=== PROVIDED MATERIAL ===

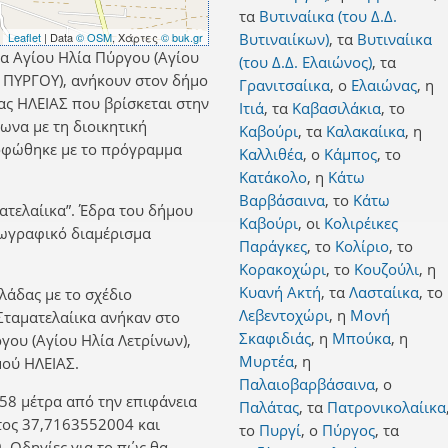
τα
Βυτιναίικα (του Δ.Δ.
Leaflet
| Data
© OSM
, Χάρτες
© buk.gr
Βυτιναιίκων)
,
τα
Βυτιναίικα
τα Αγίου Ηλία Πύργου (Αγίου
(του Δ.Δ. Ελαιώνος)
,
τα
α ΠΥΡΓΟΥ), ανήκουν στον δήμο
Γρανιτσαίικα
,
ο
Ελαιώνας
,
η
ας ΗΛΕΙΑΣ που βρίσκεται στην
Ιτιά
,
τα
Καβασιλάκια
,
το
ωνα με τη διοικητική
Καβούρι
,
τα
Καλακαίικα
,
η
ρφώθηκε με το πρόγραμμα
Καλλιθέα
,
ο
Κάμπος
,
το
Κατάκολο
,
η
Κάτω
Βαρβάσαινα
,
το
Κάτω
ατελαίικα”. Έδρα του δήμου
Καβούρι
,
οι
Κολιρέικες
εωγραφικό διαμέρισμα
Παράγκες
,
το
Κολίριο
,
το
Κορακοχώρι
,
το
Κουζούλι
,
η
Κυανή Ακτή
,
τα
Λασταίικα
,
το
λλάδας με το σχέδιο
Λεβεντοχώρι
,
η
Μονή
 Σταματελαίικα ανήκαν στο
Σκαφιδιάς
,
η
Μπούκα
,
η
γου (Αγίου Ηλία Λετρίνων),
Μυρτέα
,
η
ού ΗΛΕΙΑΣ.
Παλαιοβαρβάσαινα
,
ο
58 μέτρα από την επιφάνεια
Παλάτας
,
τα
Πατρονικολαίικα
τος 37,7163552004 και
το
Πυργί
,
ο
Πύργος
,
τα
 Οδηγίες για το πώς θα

===
=== PROVIDED MATERIAL ===

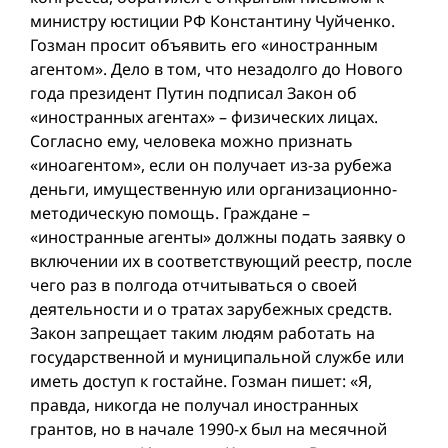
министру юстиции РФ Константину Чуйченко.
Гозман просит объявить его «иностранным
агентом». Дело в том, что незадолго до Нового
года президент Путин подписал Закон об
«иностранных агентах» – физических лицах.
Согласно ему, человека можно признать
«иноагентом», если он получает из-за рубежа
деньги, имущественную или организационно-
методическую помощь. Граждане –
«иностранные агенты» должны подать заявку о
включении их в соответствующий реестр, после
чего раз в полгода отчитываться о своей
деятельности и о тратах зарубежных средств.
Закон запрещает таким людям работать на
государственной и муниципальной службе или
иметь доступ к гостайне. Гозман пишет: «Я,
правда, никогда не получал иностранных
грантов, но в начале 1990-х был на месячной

===
=== PROVIDED MATERIAL ===

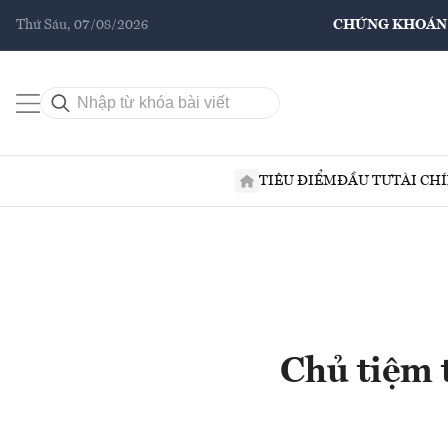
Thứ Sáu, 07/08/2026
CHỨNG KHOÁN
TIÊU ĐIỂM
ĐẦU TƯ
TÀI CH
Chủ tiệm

===

> YOUR GOAL:
An answer is complete only when it holds every line above containing the string "Гозман".

> THE COMPLETED TASK:
Гозман просит объявить его «иностранным
иметь доступ к гостайне. Гозман пишет: «Я,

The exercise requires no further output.